Python: Google API - Getting mimeTypes from a mess

2020-03-04 12:34发布

问题:

My goal is to use the Google API to take data from an email I have specified. Currently I can find the message, get the message data and decode the message data into a readable format. After this I need to find the correct part of my message (type text/html) and then scan for my link using beautiful soup.
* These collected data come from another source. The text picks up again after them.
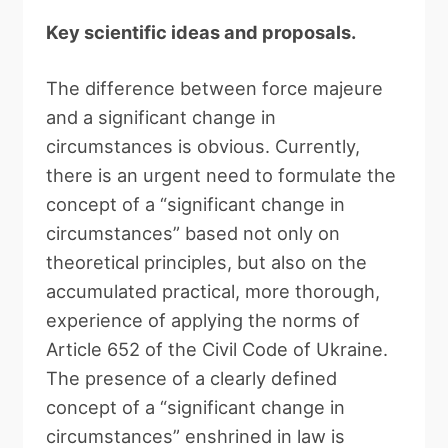
Key scientific ideas and proposals.
The difference between force majeure
and a significant change in
circumstances is obvious. Currently,
there is an urgent need to formulate the
concept of a “significant change in
circumstances” based not only on
theoretical principles, but also on the
accumulated practical, more thorough,
experience of applying the norms of
Article 652 of the Civil Code of Ukraine.
The presence of a clearly defined
concept of a “significant change in
circumstances” enshrined in law is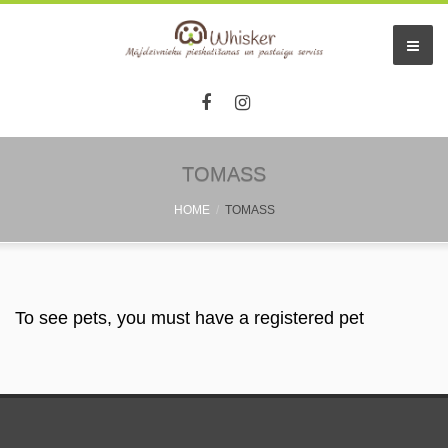
TOMASS
HOME
TOMASS
To see pets, you must have a registered pet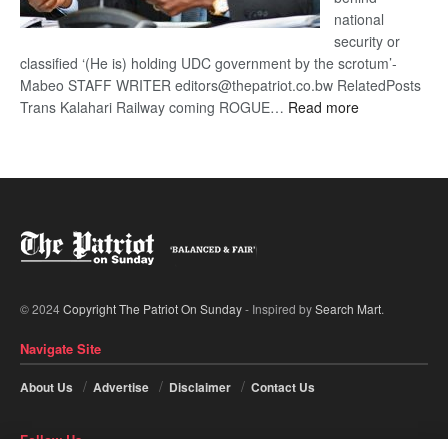
national
security or
classified ‘(He is) holding UDC government by the scrotum’-
Mabeo STAFF WRITER editors@thepatriot.co.bw RelatedPosts
:
Trans Kalahari Railway coming ROGUE…
Read more
ROGUE
DIS!
© 2024
Copyright The Patriot On Sunday
- Inspired by
Search Mart
.
Navigate Site
About Us
Advertise
Disclaimer
Contact Us
Follow Us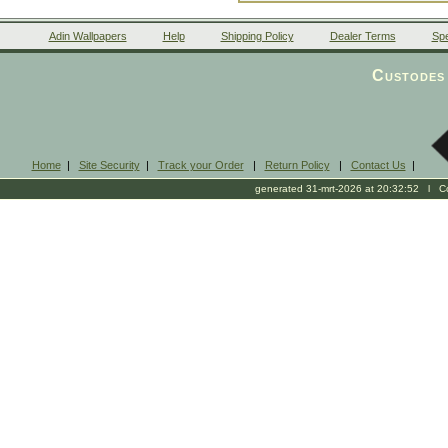
Adin Wallpapers
Help
Shipping Policy
Dealer Terms
Spe
Custodes 
Home
|
Site Security
|
Track your Order
|
Return Policy
|
Contact Us
|
generated 31-mrt-2026 at 20:32:52 l Cop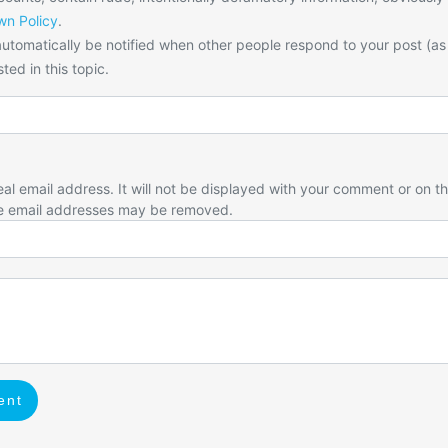
n Policy
.
utomatically be notified when other people respond to your post (as
ted in this topic.
eal email address. It will not be displayed with your comment or on t
e email addresses may be removed.
ent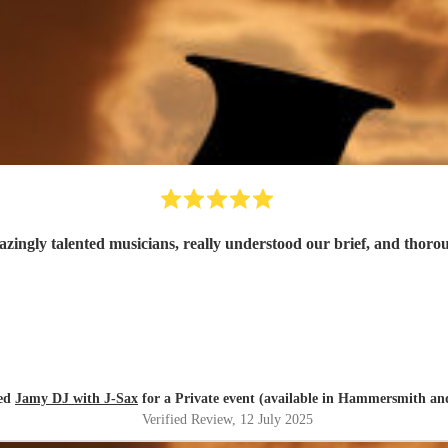
azingly talented musicians, really understood our brief, and thor
red
Jamy DJ with J-Sax
for a Private event (available in Hammersmith a
Verified Review
, 12 July 2025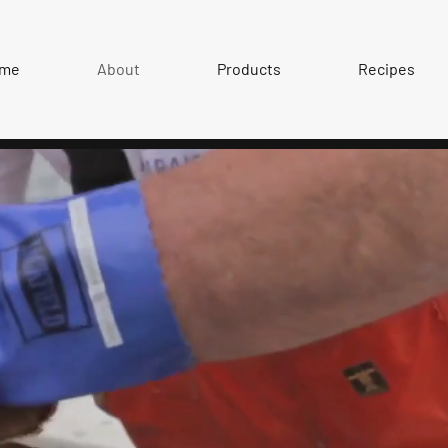
me
About
Products
Recipes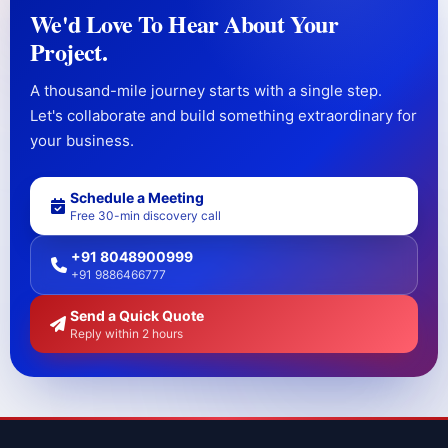
We'd Love To Hear About Your
Project.
A thousand-mile journey starts with a single step.
Let's collaborate and build something extraordinary for
your business.
Schedule a Meeting
Free 30-min discovery call
+91 8048900999
+91 9886466777
Send a Quick Quote
Reply within 2 hours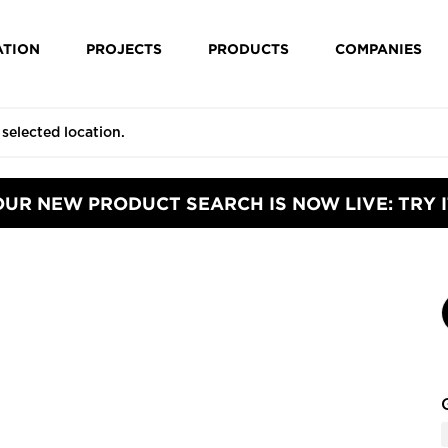
ATION
PROJECTS
PRODUCTS
COMPANIES
OUR NEW PRODUCT SEARCH IS NOW LIVE: TRY I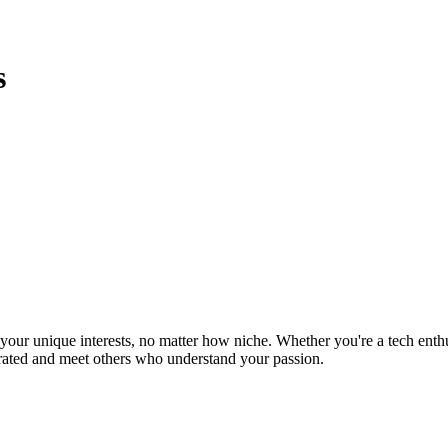
s
ur unique interests, no matter how niche. Whether you're a tech enthusia
brated and meet others who understand your passion.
Unfortunately I don't understand enough about the structure of the email/Google API to scan for this specific part of the mail.

        try:
            message = gmail_service.users().messages().get(userId='me', id=thread['id'], format='raw').execute()
            print 'Message snippet: %s' % message['snippet']
            msg_str = base64.urlsafe_b64decode(message['raw'].encode('ASCII'))
            mime_msg = email.message_from_string(msg_str)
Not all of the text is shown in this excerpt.